Opinion
No. 3D19-0601
04-08-2020
Sonnett Humes, in proper person. Rissman, Barrett, Hurt, Donahue, McLain & Mangan, P.A., and Howard L. Citron and Caroline F. Tabash (Fort Lauderdale), for appellee.
Sonnett Humes, in proper person.
Rissman, Barrett, Hurt, Donahue, McLain & Mangan, P.A., and Howard L. Citron and Caroline F. Tabash (Fort Lauderdale), for appellee.
Before SALTER, LOGUE and LOBREE, JJ.
PER CURIAM.
Sonnett Humes, pro se ("Ms. Humes") appeals an order granting a motion by the appellee, Haresh Solanki, M.D. ("Dr. Solanki"), to strike a purported notice for trial and the resulting orders setting the circuit court case for trial and referring it to mediation. Ms. Humes filed a complaint for medical malpractice against Dr. Solanki in 2017. Her three-page, pro se complaint was ultimately dismissed with prejudice in 2018. Over a year after that dismissal and the closure of the case, Ms. Humes served a notice for trial, which triggered the issuance of computer-generated standard orders setting the case for trial and referring it to mediation.

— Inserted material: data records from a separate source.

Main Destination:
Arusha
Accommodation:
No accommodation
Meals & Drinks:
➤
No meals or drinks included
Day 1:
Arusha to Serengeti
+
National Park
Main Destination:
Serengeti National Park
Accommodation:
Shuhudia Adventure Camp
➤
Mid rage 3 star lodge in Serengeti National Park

Dr. Solanki's motion to strike the improperly-filed notice for trial and subsequently-issued orders included (on page 3, paragraph 11.c) a request for the trial court to bar Ms. Humes from making any future filings. The motion was noticed for hearing on March 26, 2019. The captions on the first page of the motion to strike and the caption on the notice of hearing did not include any reference to Dr. Solanki's request for an order barring future filings by Ms. Humes.
After receiving the notice of hearing, Ms. Humes sent two emails to the attorney for Dr. Solanki. In the first email, Ms. Humes stated that she would not attend the noticed hearing, and she requested a rescheduled date in May. When Dr. Solanki's attorney advised her that the trial court had ordered it to be heard at the noticed date and time, Ms. Humes responded:
Bitch please ... the judge gave no order ... it's not in the system ... I'm withdrawing my motion and I'm coming for your client criminally .. him and his doctors friend.... so fuck you and what you have to say ... you not a judge ... This case is closed...

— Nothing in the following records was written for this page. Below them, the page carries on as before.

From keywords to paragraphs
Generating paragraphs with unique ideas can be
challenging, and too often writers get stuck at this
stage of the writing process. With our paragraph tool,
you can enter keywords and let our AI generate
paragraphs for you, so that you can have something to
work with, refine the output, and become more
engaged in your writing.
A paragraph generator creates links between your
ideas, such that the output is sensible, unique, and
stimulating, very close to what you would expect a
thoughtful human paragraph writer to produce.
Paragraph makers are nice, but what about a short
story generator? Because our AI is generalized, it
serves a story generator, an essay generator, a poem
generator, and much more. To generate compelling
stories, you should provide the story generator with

The trial judge heard Dr. Solanki's motion to strike as noticed, and as foreshadowed, Ms. Humes did not appear. During the March 2019 hearing, counsel for Dr. Solanki candidly told the trial judge, "I don't think she meets the vexation [sic] litigant requirement," a reference to the Florida Vexatious Litigant Law, section 68.093, Florida Statutes (2019), another sanction available in certain instances.
The trial court entered an order granting Dr. Solanki's motion and providing:
The subject trial order was inadvertently issued as the matter was previously decided on the merits and closed by the Court. The case shall remain closed and all pending motions filed by [Ms. Humes] are denied as moot. No further motions/pleadings or filings shall be permitted by [Ms. Humes] without being done by a member of the Florida Bar who is in good standing.
This appeal followed.
Although the trial court no doubt meant to confine the preclusion to further filings "in this case," the order did not say that. A bar order issued pursuant to State v. Spencer, 751 So. 2d 47 (Fla. 1999), ordinarily includes such a limitation so that the clerk of the affected tribunal will not accept future filings in that particular case from the pro se party. A pro se party might also erroneously interpret the non-case-specific prohibition in the present case to apply to any "motions/pleadings or filings" in any future judicial proceeding.
Analysis
The issue presented is whether Ms. Humes was afforded adequate notice and due process before being denied her right to represent herself in the case. In criminal post-conviction cases, the format and grounds for an order to show cause for such a bar order are well-settled. Spencer, 751 So. 2d at 48. Several of our sibling district courts have followed the same procedure in civil cases when such a bar order appears to be appropriate. Bolton v. SE Prop. Holdings, LLC, 127 So. 3d 746, 747-48 (Fla. 1st DCA 2013) ; Harris v. Gattie, 263 So. 3d 829, 831-32 (Fla. 2d DCA 2019) ( Spencer process applies to pro se bar orders in civil cases, and an appeal from such an order should be treated as a petition for writ of certiorari); Testa v. Testa, 171 So. 3d 244 (Fla. 4th DCA 2015).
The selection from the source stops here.